Abouré (peuple)
| Côte d'Ivoire | 78 000 |
|---|
| Langues | abouré |
|---|---|
| Religions | Tradition africaine |
| Ethnies liées | Akans |
Les Abouré sont un peuple du sud-est de la Côte d’Ivoire, appartenant au groupe des Akan lagunaires.
Les Abouré vivent essentiellement entre le fleuve Comoé et la lagune Aby[1], à Grand-Bassam, à Moossou, à Yaou et à Bonoua.
Ethnonymie
Selon les sources et le contexte, on rencontre d'autres formes : Abonwa, Abourés, Abule, Abure, Agoua, Akaplass, Akaples, Akapless, Asoko, Compa, Essouma, Esuma[2].
Histoire
Les Abouré vivaient à l'emplacement actuel des Agni-Sanwi sous l'appellation de Kompa[1]. À l'arrivée des Agni , ils ont migré vers l'Ouest ont créé un royaume dont la capitale est Bonoua.
Les Abouré ont connu aussi des périodes de conflits, notamment avec leurs voisins, les Agni à l'époque d'Aka Esouin, roi du Krinjabo aux environs de 1770[1].

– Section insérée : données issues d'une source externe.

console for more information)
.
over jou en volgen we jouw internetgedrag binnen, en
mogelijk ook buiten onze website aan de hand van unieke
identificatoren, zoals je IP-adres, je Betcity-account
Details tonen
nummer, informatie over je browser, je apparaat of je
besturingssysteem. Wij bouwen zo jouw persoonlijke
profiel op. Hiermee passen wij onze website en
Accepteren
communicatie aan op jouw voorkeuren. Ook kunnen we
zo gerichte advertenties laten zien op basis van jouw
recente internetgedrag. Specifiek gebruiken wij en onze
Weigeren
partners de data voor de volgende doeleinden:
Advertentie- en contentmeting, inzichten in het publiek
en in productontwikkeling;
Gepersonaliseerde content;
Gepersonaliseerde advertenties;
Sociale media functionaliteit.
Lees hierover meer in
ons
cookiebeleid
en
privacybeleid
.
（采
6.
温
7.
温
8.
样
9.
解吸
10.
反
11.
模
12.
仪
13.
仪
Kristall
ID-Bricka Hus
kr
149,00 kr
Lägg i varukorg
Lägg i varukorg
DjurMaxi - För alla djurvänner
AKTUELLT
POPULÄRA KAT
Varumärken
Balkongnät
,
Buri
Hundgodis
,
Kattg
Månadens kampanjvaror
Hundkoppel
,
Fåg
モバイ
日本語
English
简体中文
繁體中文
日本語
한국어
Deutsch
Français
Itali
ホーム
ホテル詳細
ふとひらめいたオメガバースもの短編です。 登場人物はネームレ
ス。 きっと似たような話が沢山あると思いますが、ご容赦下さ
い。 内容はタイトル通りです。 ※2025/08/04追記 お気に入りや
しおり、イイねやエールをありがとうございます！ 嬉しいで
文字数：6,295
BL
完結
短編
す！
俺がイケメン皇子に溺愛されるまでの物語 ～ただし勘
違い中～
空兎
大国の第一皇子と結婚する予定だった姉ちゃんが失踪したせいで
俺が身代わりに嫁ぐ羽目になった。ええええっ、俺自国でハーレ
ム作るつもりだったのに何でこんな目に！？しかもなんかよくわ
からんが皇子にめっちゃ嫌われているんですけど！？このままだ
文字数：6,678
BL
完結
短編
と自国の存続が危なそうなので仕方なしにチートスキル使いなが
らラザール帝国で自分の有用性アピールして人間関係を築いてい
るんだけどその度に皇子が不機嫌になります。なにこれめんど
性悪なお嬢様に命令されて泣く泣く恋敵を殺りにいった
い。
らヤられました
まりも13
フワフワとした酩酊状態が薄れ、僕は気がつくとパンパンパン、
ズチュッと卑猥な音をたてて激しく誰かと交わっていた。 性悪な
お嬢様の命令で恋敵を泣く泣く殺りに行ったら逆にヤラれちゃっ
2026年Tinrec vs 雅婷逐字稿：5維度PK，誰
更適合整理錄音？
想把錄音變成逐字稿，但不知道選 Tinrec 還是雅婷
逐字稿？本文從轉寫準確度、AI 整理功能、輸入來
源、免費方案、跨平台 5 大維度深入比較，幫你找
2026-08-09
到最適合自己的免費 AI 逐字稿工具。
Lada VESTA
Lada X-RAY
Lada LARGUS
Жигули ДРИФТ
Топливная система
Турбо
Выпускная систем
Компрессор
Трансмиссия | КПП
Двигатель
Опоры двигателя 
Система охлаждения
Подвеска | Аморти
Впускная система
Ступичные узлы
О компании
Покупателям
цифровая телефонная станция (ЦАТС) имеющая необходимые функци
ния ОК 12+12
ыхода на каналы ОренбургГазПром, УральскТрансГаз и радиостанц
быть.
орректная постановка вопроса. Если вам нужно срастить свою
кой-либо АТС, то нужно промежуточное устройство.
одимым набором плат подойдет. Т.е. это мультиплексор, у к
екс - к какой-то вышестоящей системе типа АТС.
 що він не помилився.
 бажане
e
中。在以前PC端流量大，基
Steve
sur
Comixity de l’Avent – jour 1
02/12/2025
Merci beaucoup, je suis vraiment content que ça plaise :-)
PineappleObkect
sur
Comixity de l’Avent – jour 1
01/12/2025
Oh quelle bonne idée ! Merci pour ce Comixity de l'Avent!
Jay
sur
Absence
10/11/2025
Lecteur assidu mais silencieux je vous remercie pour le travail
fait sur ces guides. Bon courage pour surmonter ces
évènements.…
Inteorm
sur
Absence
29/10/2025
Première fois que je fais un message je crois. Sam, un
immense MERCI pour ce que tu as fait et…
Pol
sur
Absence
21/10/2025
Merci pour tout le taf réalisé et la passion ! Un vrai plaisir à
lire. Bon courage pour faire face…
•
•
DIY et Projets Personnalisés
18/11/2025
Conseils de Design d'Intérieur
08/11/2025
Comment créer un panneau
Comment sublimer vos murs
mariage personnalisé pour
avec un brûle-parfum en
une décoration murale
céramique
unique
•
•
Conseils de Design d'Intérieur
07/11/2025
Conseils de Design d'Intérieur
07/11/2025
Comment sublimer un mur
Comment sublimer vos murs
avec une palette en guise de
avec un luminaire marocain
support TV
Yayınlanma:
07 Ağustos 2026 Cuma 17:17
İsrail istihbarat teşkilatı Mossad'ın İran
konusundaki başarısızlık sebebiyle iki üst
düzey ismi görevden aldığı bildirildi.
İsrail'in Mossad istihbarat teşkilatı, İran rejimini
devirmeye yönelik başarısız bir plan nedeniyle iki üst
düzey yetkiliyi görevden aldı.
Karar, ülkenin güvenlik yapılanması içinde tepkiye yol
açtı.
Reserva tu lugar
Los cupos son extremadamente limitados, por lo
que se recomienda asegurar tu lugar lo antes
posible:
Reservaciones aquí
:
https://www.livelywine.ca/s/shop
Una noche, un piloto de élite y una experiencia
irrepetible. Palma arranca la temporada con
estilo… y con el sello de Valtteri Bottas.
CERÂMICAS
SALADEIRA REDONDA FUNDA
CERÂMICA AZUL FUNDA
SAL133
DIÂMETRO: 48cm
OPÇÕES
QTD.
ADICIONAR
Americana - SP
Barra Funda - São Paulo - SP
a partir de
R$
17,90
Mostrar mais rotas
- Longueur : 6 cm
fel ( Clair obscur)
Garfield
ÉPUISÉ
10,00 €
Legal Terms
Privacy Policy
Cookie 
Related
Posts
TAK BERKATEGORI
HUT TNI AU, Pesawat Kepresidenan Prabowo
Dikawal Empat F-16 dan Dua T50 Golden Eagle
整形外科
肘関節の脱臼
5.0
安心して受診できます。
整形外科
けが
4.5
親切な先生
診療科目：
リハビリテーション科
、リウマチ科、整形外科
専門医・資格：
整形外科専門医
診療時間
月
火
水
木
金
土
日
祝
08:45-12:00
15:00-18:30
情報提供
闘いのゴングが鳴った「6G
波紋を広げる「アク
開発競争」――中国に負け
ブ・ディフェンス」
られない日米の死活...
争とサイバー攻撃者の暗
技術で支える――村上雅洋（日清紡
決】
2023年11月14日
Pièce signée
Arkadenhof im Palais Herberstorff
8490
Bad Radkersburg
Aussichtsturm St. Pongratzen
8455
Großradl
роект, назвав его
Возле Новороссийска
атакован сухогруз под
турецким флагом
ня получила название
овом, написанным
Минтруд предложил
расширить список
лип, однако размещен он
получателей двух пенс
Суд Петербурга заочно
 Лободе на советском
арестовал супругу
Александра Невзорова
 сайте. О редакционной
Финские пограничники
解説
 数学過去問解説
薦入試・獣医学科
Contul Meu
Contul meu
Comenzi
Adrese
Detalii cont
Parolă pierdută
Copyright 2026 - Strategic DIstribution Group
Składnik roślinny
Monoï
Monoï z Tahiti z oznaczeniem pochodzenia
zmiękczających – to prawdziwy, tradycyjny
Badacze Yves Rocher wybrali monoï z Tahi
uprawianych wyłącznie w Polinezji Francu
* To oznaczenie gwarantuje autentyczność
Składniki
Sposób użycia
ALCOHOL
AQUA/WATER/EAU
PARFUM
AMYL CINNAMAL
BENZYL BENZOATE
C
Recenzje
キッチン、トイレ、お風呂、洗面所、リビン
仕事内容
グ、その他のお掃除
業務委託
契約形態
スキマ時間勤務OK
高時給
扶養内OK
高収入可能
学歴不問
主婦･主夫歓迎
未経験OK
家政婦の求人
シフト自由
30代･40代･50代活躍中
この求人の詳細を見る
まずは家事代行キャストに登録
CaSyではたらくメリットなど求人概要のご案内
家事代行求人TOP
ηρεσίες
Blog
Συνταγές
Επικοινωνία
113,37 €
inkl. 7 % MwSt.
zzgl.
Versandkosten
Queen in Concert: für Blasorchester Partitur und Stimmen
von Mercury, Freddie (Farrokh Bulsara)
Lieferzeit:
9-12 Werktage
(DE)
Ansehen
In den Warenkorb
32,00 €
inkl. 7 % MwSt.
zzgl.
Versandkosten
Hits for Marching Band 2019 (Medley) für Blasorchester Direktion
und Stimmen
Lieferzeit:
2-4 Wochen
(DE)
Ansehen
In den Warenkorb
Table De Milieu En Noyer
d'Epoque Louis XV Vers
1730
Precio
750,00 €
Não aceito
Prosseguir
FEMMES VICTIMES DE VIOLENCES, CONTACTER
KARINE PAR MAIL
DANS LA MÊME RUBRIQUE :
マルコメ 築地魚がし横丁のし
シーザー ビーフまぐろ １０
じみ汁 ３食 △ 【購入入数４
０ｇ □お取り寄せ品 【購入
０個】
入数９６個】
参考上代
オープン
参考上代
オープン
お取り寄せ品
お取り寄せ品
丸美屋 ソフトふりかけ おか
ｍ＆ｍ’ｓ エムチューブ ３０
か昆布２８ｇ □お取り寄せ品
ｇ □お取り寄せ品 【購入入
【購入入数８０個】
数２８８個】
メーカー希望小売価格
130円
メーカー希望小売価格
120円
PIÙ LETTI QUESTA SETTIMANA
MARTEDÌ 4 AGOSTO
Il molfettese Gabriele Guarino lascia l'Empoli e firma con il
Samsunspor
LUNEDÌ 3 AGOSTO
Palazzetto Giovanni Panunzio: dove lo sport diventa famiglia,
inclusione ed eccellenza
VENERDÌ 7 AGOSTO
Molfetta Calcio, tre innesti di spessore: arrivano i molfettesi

Ils se sont également rebellés à la fin du XIXe siècle contre le colonisateur français sous l'autorité du chef d'état major des troupes Abouré Kadjo Amangoa, alors qu'il y avait un traité signé avec la métropole en 1842 par l'explorateur Bouët-Willaumez[3].
Organisation sociale et politique
La société abouré est organisée selon un système matrilinéaire, où l’héritage et la transmission des pouvoirs passent par la lignée maternelle. Les Abouré sont traditionnellement dirigés par un roi appelé Mlingbi , assisté par des notables(Mlitin) et chefs de clans[4],[5].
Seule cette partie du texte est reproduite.